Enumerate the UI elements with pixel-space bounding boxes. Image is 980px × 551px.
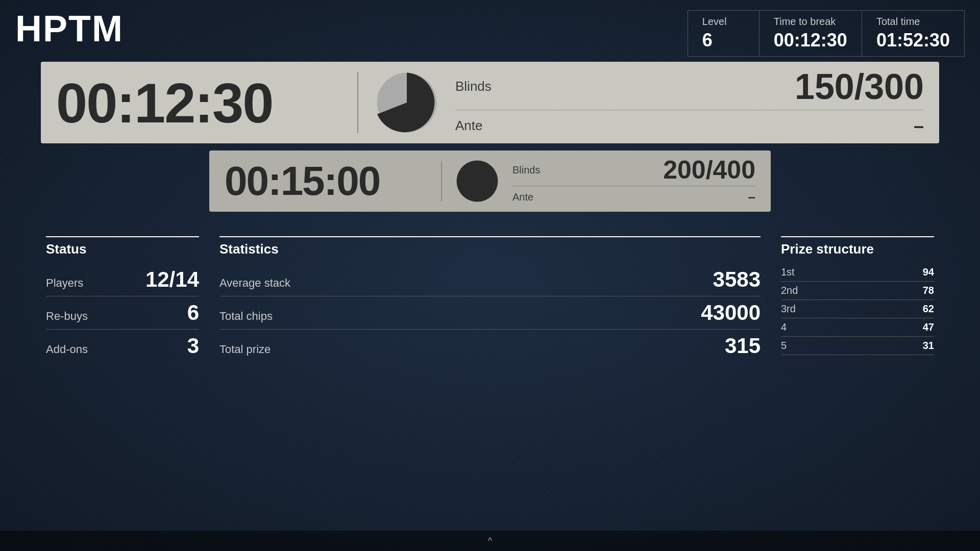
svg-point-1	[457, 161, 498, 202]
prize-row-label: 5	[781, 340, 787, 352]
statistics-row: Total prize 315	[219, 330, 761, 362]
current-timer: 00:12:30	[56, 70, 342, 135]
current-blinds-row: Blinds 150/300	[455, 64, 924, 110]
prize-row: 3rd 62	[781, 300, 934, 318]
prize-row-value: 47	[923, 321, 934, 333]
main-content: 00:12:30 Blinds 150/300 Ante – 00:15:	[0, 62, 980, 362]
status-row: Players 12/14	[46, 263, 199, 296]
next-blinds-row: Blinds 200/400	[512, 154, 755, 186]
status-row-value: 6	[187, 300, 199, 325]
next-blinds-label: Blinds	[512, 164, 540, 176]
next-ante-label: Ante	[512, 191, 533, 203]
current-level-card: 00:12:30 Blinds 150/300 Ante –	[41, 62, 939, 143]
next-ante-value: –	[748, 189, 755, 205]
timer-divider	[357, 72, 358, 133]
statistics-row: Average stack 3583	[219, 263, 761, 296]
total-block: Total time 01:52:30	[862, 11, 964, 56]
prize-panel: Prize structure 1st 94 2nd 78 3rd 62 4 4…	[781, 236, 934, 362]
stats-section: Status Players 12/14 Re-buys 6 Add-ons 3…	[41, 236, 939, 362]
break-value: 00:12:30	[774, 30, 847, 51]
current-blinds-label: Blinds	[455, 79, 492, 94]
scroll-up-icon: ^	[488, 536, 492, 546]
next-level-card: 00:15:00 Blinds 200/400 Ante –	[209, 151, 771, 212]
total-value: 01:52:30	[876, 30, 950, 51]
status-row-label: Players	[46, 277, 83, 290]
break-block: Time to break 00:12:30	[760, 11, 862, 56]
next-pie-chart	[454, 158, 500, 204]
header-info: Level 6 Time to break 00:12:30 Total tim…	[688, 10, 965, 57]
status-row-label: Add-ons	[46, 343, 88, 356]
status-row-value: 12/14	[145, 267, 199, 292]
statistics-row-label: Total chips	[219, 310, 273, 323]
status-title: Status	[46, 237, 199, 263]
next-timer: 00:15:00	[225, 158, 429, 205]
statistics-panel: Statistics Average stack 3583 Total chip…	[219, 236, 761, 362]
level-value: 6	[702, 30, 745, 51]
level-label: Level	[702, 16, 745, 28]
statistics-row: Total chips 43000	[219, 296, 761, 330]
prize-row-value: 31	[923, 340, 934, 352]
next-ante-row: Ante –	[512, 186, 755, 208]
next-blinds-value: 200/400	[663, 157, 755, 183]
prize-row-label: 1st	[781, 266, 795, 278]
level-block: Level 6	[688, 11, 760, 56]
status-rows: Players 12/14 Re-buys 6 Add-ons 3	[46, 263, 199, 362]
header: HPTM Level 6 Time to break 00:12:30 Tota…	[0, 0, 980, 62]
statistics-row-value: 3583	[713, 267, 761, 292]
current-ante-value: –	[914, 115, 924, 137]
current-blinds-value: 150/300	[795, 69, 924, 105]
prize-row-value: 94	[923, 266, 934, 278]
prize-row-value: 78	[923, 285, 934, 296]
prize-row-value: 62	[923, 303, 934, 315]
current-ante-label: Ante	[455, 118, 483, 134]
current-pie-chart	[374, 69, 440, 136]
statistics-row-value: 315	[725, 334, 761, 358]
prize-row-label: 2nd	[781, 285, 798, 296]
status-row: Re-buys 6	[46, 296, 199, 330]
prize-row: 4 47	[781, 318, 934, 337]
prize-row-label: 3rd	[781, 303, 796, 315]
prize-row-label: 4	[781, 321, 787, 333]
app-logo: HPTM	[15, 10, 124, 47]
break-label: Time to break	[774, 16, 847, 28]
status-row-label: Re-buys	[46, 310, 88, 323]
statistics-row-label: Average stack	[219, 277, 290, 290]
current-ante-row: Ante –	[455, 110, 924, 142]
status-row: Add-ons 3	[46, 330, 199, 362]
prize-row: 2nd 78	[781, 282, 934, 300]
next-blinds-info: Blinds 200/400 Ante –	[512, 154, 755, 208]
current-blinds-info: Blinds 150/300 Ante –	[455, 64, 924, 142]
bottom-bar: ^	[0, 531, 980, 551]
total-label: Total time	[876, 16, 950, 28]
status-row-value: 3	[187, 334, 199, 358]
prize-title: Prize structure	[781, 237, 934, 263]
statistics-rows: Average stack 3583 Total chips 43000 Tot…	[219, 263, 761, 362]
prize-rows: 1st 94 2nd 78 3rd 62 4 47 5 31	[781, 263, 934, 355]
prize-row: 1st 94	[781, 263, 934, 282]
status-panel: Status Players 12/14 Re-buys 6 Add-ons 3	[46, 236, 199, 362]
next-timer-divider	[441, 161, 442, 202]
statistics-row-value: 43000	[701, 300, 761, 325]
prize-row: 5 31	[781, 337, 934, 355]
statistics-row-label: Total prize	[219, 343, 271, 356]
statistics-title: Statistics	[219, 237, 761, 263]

◇ ◇ ◇ ◇ ◇ ◇ ◇

Set down the data above verbatim, omitting every image.

Enumerate the UI elements with pixel-space bounding boxes. Image is 980px × 551px.
svg-point-1	[457, 161, 498, 202]
prize-row-label: 5	[781, 340, 787, 352]
statistics-row: Total prize 315	[219, 330, 761, 362]
current-timer: 00:12:30	[56, 70, 342, 135]
current-blinds-row: Blinds 150/300	[455, 64, 924, 110]
prize-row: 3rd 62	[781, 300, 934, 318]
prize-row-value: 47	[923, 321, 934, 333]
main-content: 00:12:30 Blinds 150/300 Ante – 00:15:	[0, 62, 980, 362]
status-row: Players 12/14	[46, 263, 199, 296]
next-blinds-row: Blinds 200/400	[512, 154, 755, 186]
status-row-value: 6	[187, 300, 199, 325]
next-blinds-label: Blinds	[512, 164, 540, 176]
next-ante-label: Ante	[512, 191, 533, 203]
current-level-card: 00:12:30 Blinds 150/300 Ante –	[41, 62, 939, 143]
next-ante-value: –	[748, 189, 755, 205]
timer-divider	[357, 72, 358, 133]
statistics-row: Average stack 3583	[219, 263, 761, 296]
total-block: Total time 01:52:30	[862, 11, 964, 56]
prize-panel: Prize structure 1st 94 2nd 78 3rd 62 4 4…	[781, 236, 934, 362]
stats-section: Status Players 12/14 Re-buys 6 Add-ons 3…	[41, 236, 939, 362]
break-value: 00:12:30	[774, 30, 847, 51]
current-blinds-label: Blinds	[455, 79, 492, 94]
scroll-up-icon: ^	[488, 536, 492, 546]
next-level-card: 00:15:00 Blinds 200/400 Ante –	[209, 151, 771, 212]
total-value: 01:52:30	[876, 30, 950, 51]
status-row-label: Players	[46, 277, 83, 290]
break-block: Time to break 00:12:30	[760, 11, 862, 56]
next-pie-chart	[454, 158, 500, 204]
header-info: Level 6 Time to break 00:12:30 Total tim…	[688, 10, 965, 57]
status-row-label: Add-ons	[46, 343, 88, 356]
status-row-value: 12/14	[145, 267, 199, 292]
statistics-row-label: Total chips	[219, 310, 273, 323]
status-title: Status	[46, 237, 199, 263]
next-timer: 00:15:00	[225, 158, 429, 205]
statistics-panel: Statistics Average stack 3583 Total chip…	[219, 236, 761, 362]
level-value: 6	[702, 30, 745, 51]
level-label: Level	[702, 16, 745, 28]
statistics-row: Total chips 43000	[219, 296, 761, 330]
prize-row-value: 31	[923, 340, 934, 352]
next-ante-row: Ante –	[512, 186, 755, 208]
next-blinds-value: 200/400	[663, 157, 755, 183]
prize-row-label: 1st	[781, 266, 795, 278]
level-block: Level 6	[688, 11, 760, 56]
status-rows: Players 12/14 Re-buys 6 Add-ons 3	[46, 263, 199, 362]
header: HPTM Level 6 Time to break 00:12:30 Tota…	[0, 0, 980, 62]
statistics-row-value: 3583	[713, 267, 761, 292]
current-ante-value: –	[914, 115, 924, 137]
current-blinds-value: 150/300	[795, 69, 924, 105]
prize-row-value: 94	[923, 266, 934, 278]
prize-row-value: 78	[923, 285, 934, 296]
prize-row-value: 62	[923, 303, 934, 315]
current-ante-label: Ante	[455, 118, 483, 134]
current-pie-chart	[374, 69, 440, 136]
statistics-row-value: 315	[725, 334, 761, 358]
prize-row-label: 2nd	[781, 285, 798, 296]
status-row: Re-buys 6	[46, 296, 199, 330]
prize-row: 4 47	[781, 318, 934, 337]
prize-row-label: 3rd	[781, 303, 796, 315]
prize-row-label: 4	[781, 321, 787, 333]
app-logo: HPTM	[15, 10, 124, 47]
break-label: Time to break	[774, 16, 847, 28]
status-row-label: Re-buys	[46, 310, 88, 323]
statistics-row-label: Average stack	[219, 277, 290, 290]
current-ante-row: Ante –	[455, 110, 924, 142]
status-row: Add-ons 3	[46, 330, 199, 362]
prize-row: 2nd 78	[781, 282, 934, 300]
next-blinds-info: Blinds 200/400 Ante –	[512, 154, 755, 208]
current-blinds-info: Blinds 150/300 Ante –	[455, 64, 924, 142]
bottom-bar: ^	[0, 531, 980, 551]
total-label: Total time	[876, 16, 950, 28]
status-row-value: 3	[187, 334, 199, 358]
prize-title: Prize structure	[781, 237, 934, 263]
statistics-rows: Average stack 3583 Total chips 43000 Tot…	[219, 263, 761, 362]
prize-rows: 1st 94 2nd 78 3rd 62 4 47 5 31	[781, 263, 934, 355]
prize-row: 1st 94	[781, 263, 934, 282]
status-panel: Status Players 12/14 Re-buys 6 Add-ons 3	[46, 236, 199, 362]
next-timer-divider	[441, 161, 442, 202]
statistics-row-value: 43000	[701, 300, 761, 325]
prize-row: 5 31	[781, 337, 934, 355]
statistics-row-label: Total prize	[219, 343, 271, 356]
statistics-title: Statistics	[219, 237, 761, 263]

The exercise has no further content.